Property-based testing¶
Suppose a function \(f(x)\) has a property that \(f(x) > 0\) for all \(x\). A property-based test would verify that f(x) — the code implementation of \(f(x)\) — returns positive output for multiple values of \(x\). The hypothesis package simplifies property-based testing for Python.
Best practices¶
The following list contains suggested practices for testing scientific software and making tests easier to run and maintain. These guidelines are not rigid, and should be treated as general principles should be balanced with each other rather than absolute principles.
Run tests frequently for continual feedback. If we edit a single section of code and discover a new test failure, then we know that the problem is related to that section of code. If we edit numerous sections of code before running tests, then we will have a much harder time isolating the section of code causing problems.
Turn bugs into test cases. It is said that “every every bug exists because of a missing test” . After finding a bug, write a minimal failing test that reproduces that bug. Then fix the bug to get the test to pass. Keeping the new test in the test suite will prevent the same bug from being introduced again. Because bugs tend to be clustered around each other, consider adding tests related to the functionality affected by the bug.
Make tests fast. Tests are most valuable when they provide immediate feedback. A test suite that takes a long time to run increases the probability that we will lose track of what we are doing and slows down progress.
Tip
Decorate tests with @pytest.mark.slow if they take ≳0.3 seconds.
@pytest.mark.slow def test_calculate_all_primes() -> None: calculate_all_primes()
Write tests that are easy to understand and change. To fully understand a test failure or modify existing functionality, a contributor will need to understand both the code being tested and the code that is doing the testing. Test code that is difficult to understand makes it harder to fix bugs, especially if the error message is missing or hard to understand, or if the bug is in the test itself. When test code is difficult to change, it is harder to change the corresponding production code. Test code should therefore be kept as high quality as production code.

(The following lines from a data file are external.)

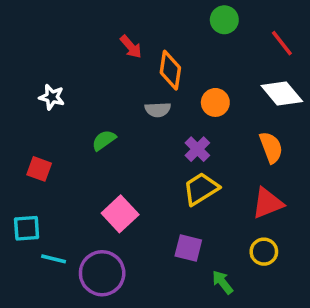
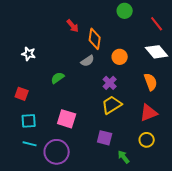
gray semicircle: (158, 110) -> (88, 61), turned -32
pink square: (120, 214) -> (67, 119), turned -30
cyan square: (27, 228) -> (29, 121), moved

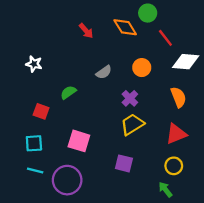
red line: (157, 24) -> (165, 38), moved
orange diamond: (95, 39) -> (125, 27), moved, turned -40
white diamond: (157, 52) -> (186, 62), turned -45
red square: (22, 94) -> (41, 111), moved
green arrow: (124, 157) -> (165, 190), moved

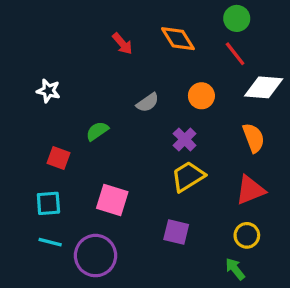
green circle: (148, 13) -> (237, 18), moved

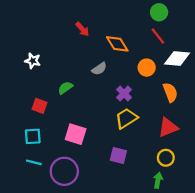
orange diamond: (178, 39) -> (117, 44), moved
orange circle: (201, 96) -> (147, 68), moved
green arrow: (235, 269) -> (158, 180), turned 49

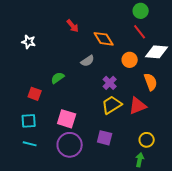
white star: (33, 61) -> (29, 42), moved
red triangle: (168, 127) -> (138, 106), moved
purple circle: (64, 171) -> (70, 145), moved

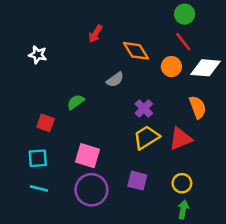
red arrow: (73, 26) -> (95, 34), turned 72
orange circle: (130, 60) -> (171, 67), moved
yellow circle: (147, 140) -> (182, 183), moved

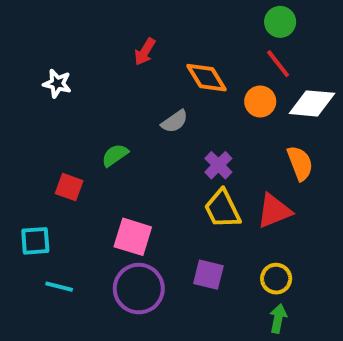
yellow trapezoid: (147, 137) -> (222, 209), turned -84
cyan square: (38, 158) -> (35, 241), moved

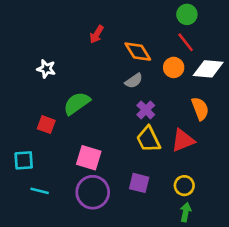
white star: (57, 84) -> (46, 69), moved
gray semicircle: (175, 121) -> (134, 81), moved
green semicircle: (115, 155) -> (77, 103), size x1.5

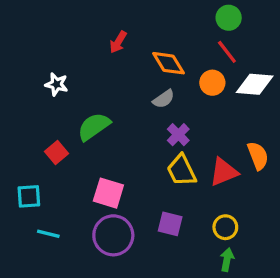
orange semicircle: (200, 109) -> (258, 156), moved
red square: (46, 125) -> (56, 153), turned 30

Write code that is easy to test. Write short functions that do exactly one thing with no side effects. Break up long functions into multiple functions that are smaller and more focused. Use pure functions rather than functions that change the underlying state of the system or depend on non-local variables. Use test-driven development and write tests before writing the code to be tested. When a section of code is difficult to test, consider refactoring it to make it easier to test.
Separate easy-to-test code from hard-to-test code. Some functionality is inherently hard to test, such as graphical user interfaces. Often the hard-to-test behavior depends on particular functionality that is easy to test, such as function calls that return a well-determined value. Separating the hard-to-test code from the easy-to-test code maximizes the amount of code that can be tested thoroughly and isolates the code that must be tested manually. This strategy is known as the Humble Object pattern.

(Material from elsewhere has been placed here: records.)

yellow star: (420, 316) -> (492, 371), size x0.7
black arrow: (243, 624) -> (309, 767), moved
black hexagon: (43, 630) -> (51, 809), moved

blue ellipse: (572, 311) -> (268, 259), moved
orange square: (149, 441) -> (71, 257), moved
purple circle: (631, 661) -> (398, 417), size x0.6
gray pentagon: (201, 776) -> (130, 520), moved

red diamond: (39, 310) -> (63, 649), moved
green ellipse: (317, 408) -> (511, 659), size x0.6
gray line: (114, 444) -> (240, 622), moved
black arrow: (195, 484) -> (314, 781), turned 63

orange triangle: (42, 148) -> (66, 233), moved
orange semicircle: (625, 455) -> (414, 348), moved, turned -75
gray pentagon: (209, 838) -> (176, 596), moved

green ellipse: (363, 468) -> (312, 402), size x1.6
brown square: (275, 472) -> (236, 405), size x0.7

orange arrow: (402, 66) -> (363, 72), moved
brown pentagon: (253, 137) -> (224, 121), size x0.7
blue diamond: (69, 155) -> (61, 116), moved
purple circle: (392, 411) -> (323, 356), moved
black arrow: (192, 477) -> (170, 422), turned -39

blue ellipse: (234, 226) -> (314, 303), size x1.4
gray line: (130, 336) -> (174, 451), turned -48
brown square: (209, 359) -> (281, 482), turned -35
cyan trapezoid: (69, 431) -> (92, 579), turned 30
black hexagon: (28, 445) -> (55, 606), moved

Make tests independent of each other. Tests that are coupled with each other lead to several potential problems. Side effects from one test could prevent another test from failing, and tests lose their ability to run in parallel. Tests can become coupled when the same mutable object is used in multiple tests. Keeping tests independent allows us to avoid these problems.

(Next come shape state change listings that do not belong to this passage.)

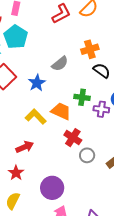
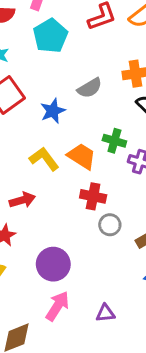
cyan pentagon: (16, 37) -> (50, 36), moved
red cross: (73, 138) -> (93, 196), turned -30

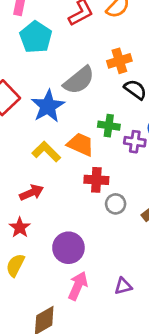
gray semicircle: (90, 88) -> (79, 80), size x1.4
blue star: (53, 111) -> (48, 106), size x1.4

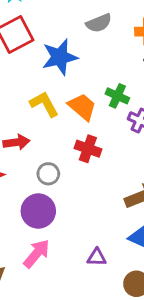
gray semicircle: (79, 80) -> (99, 23), moved, size x0.7
gray circle: (116, 204) -> (48, 174), moved
purple triangle: (123, 286) -> (97, 257), moved

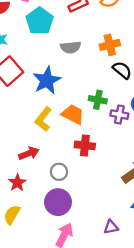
gray semicircle: (99, 23) -> (71, 47), turned 30
yellow L-shape: (44, 104) -> (43, 119), turned -100

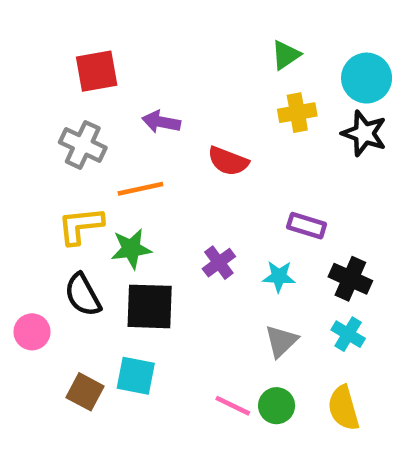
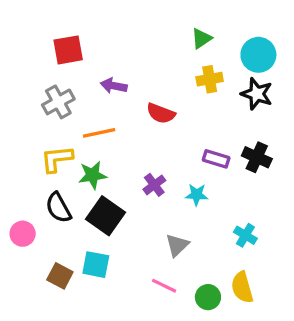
gray cross: (83, 145) -> (58, 102), turned 36
black cross: (350, 279) -> (257, 157), moved
black square: (150, 306) -> (106, 216), turned 33
gray triangle: (281, 341) -> (177, 245), moved
green circle: (277, 406) -> (208, 297), moved

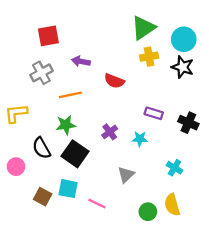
green triangle: (201, 39) -> (143, 28), size x1.6
black cross: (257, 157) -> (188, 123), moved
yellow L-shape: (57, 159) -> (16, 113), moved
pink line: (164, 286) -> (97, 204), moved

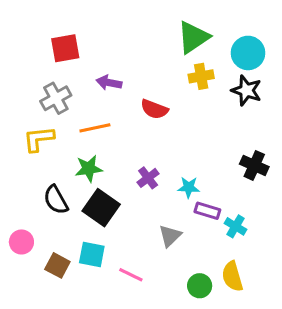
yellow L-shape: (16, 113) -> (39, 139), moved
purple rectangle: (154, 113) -> (207, 211), moved
pink circle: (16, 167) -> (21, 242), moved

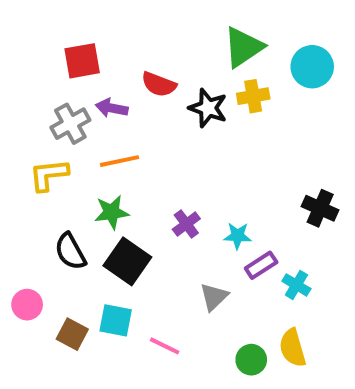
purple arrow: (109, 83) -> (112, 108), moved
black star: (246, 90) -> (208, 108), moved
red semicircle: (154, 109) -> (159, 84), moved
purple rectangle: (207, 211) -> (261, 265), turned -50

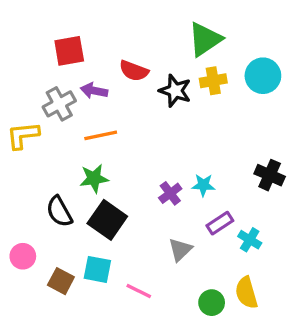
cyan circle: (312, 67) -> (263, 76), moved
yellow L-shape: (49, 175) -> (23, 135), moved
purple cross: (186, 224) -> (170, 193), moved
cyan star: (237, 236) -> (203, 185), moved

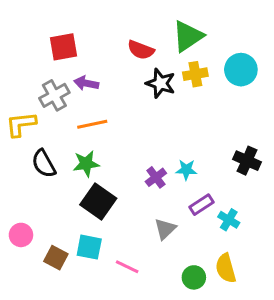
red semicircle: (134, 71) -> (141, 50), moved
black semicircle: (59, 212) -> (44, 164), moved

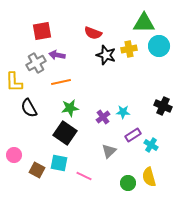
green triangle: (188, 36) -> (144, 23), moved, turned 35
yellow L-shape: (21, 124) -> (14, 82), turned -85
green star: (86, 164) -> (70, 108), moved

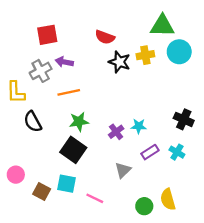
cyan cross: (151, 145) -> (177, 152), moved

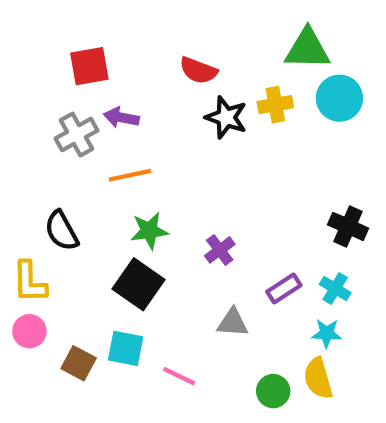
yellow L-shape: (16, 92) -> (29, 282), moved
cyan star: (139, 126) -> (327, 333), moved
gray triangle: (123, 170) -> (233, 323), turned 48

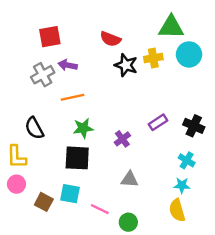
black square: (138, 284) -> (77, 158), turned -32
purple rectangle: (284, 288) -> (158, 122), moved
green circle: (273, 391) -> (128, 222), moved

Make tests deterministic. When a test fails intermittently, it is hard to tell when it has actually been fixed. When a test is deterministic, we will always be able to tell if it is passing or failing. If a test depends on random numbers, use the same random seed for each automated test run.
Tip
Tests that fail intermittently can be decorated with the @pytest.mark.flaky decorator from pytest-rerunfailures to indicate that the test should be rerun in case of failures:
@pytest.mark.flaky(reruns=5) # see issue 1548 def test_optical_density_histogram(): ...
Each usage of this decorator should have a comment that either indicates why the test occasionally fails (for example, if the test must download data from an external source) or refers to an issue describing the intermittent failures.
Avoid testing implementation details. Fine-grained tests help us find and fix bugs. However, tests that are too fine-grained become brittle and lose resistance to refactoring. Avoid testing implementation details that are likely to be changed in future refactorings.
Avoid complex logic in tests. When the arrange or act sections of a test include conditional blocks, most likely the test is verifying more than one unit of behavior and should be split into multiple smaller tests.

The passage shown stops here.